A preliminary rendering of the new design for the Upper West Side's Bloomingdale Playground. | NYC DEPARTMENT OF PARKS AND RECREATION
A preliminary rendering of the new design for the Upper West Side’s Bloomingdale Playground. | NYC DEPARTMENT OF PARKS AND RECREATION

BY JACKSON CHEN | The Department of Parks and Recreation has revealed its draft design of a $5.8 million renovation of Bloomingdale Playground at the corner of West 104th Street and Amsterdam Avenue.

The playground, adjacent to P.S. 145 Manhattan, which is better known as the Bloomingdale School, was given a hefty budget to modernize into a state-of-the-art and all-inclusive facility back in 2014.

According to the draft presented to Community Board 7’s Inclusive Playground Task Force on July 25, the new Bloomingdale Playground would be completely redone with a design that accommodates children of all ages and abilities.

The plans include a fenced off area with a synthetic turf field next to a combination basketball, junior basketball, and tennis court that is surrounded by a track field. On the other side of the fence, the parks department included several play areas for different age ranges that have a spray shower area, an interactive art wall, and several swing sets.

While the rendering is still in preliminary form, its most prominent feature is an elevated play structure that forms a figure eight-like pathway fully accessible by users in wheelchairs. The park also features an entrance with a compass design on the ground that doubles as a sundial.

For the task force, the most important aspect of the proposal is its accessibility for disabled users, and the design allows handicapped children to reach any part of the park.

“Visually it’s just very, very appealing to me,” Elaine Hazzard, a resident at the task force meeting, said of the design. “I assume the idea is that a kid who uses a wheelchair can go all the way around it and still be included around everything that’s going on.”

The park’s proposed redesign also includes an adult fitness center, a community garden, and a renovated comfort station.
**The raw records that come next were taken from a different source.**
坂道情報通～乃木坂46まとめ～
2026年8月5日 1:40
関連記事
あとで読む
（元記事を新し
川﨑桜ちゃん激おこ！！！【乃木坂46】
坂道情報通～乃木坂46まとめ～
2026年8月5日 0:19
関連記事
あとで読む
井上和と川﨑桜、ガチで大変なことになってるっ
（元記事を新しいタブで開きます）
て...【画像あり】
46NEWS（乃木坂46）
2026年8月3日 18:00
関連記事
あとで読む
Steve Simon, the parks department’s Manhattan Borough commissioner’s chief of staff, said that the design is about 80 percent complete so there was still time for comments and suggestions.
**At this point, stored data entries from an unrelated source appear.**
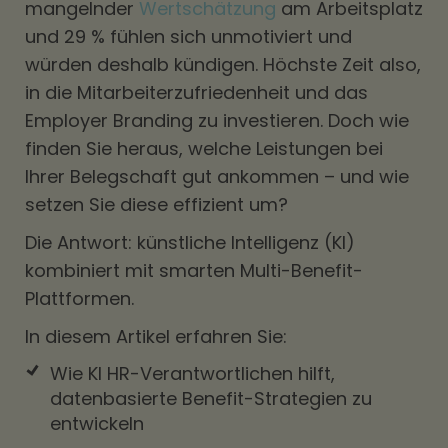
mangelnder
Wertschätzung
am Arbeitsplatz
und 29 % fühlen sich unmotiviert und
würden deshalb kündigen. Höchste Zeit also,
in die Mitarbeiterzufriedenheit und das
Employer Branding zu investieren. Doch wie
finden Sie heraus, welche Leistungen bei
Ihrer Belegschaft gut ankommen – und wie
setzen Sie diese effizient um?
Die Antwort: künstliche Intelligenz (KI)
kombiniert mit smarten Multi-Benefit-
Plattformen.
In diesem Artikel erfahren Sie:
Wie KI HR-Verantwortlichen hilft,
datenbasierte Benefit-Strategien zu
entwickeln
The CB7 park task force, created in the fall of 2014 to weigh in on design issues, made sure to put their requests for handicapped and hearing- and sight-impaired accessibility front and center.

Following the presentation of the proposed plan, task force members praised its sophisticated design, but also offered their critiques on ways to make the park even more accessible.
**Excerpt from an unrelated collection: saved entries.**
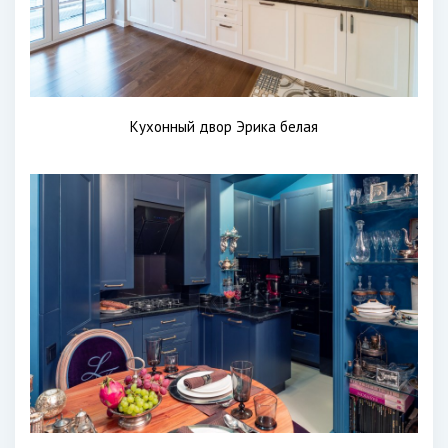
Кухонный двор Эрика белая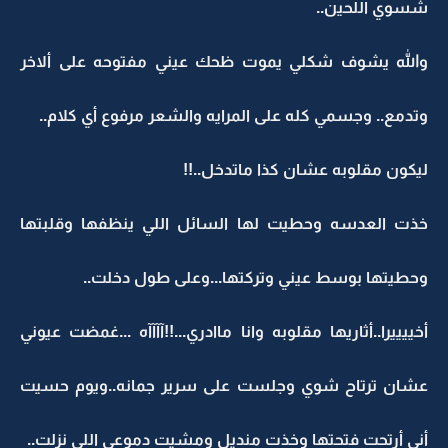
شسوي اللحين..
والله يشوف شكلي يموت ظحك عيني مفتوحه على ألاخر
وتدمع.. وجسمي كله على المرايه والشعر مرفوع أي كلام..
ليكون مقلوبه عشان كذا ماتدخل..!!
خذت العدسه وحطيت لها السائل اللي ينظفها وقلبتها
وحطيتها بوسط عيني وتركتها...وعلى طول دخلت..
أخييييرا..أثاريها مقلوبه وانا ماادري...!!آآآآه ...غمضت عيوني
عشان ترتاح شوي وجلست على سرير جمانه..ويوم حسيت
أني أرتحت فتحتها وخذت منديل ومشيت دموعي اللي نزلت..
Sheldon Fine, a CB7 and task force member, said the group had sought handicapped-accessible swings as part of its earlier recommendations.

“One thing that hit me in the heart… is that the resolution was to have two handicapped swings,” Fine said during the meeting. “I think it’s better to have no swing area than to have an area with only able-bodied swings.”

Parks department staffers explained that JennSwings, which allow for handicapped access, would take up 50 percent more space than their traditional counterparts. But Simon said the department would take another look to see if the design could accommodate the JennSwings.

Another CB7 member, Mel Wymore, suggested looking at designing the comfort stations to include options for gender-neutral, single-occupancy bathrooms. Wymore said the current changes to the comfort station looked “superficial” and introducing gender-neutral options could add more to the park’s inclusivity.

Wymore also requested that the parks department, at the next meeting, present a breakdown of the budget so far. While exact numbers were not given at the meeting, parks department landscape architect Ricardo Hinkle said the design had not yet exhausted the budget.

Bloomingdale Playground is one of 47 city parks chosen as part of the Community Parks Initiative, a $285 million effort by Mayor Bill de Blasio and Parks Commissioner Mitchell Silver to revamp smaller parks in densely populated and poorer neighborhoods throughout the city. Borough President Gale Brewer showed her support for Bloomingdale by awarding the project a $400,000 grant in the summer of 2015.

Simon said his department’s Bloomingdale Playground would set up another meeting with the CB7 task force in the coming weeks.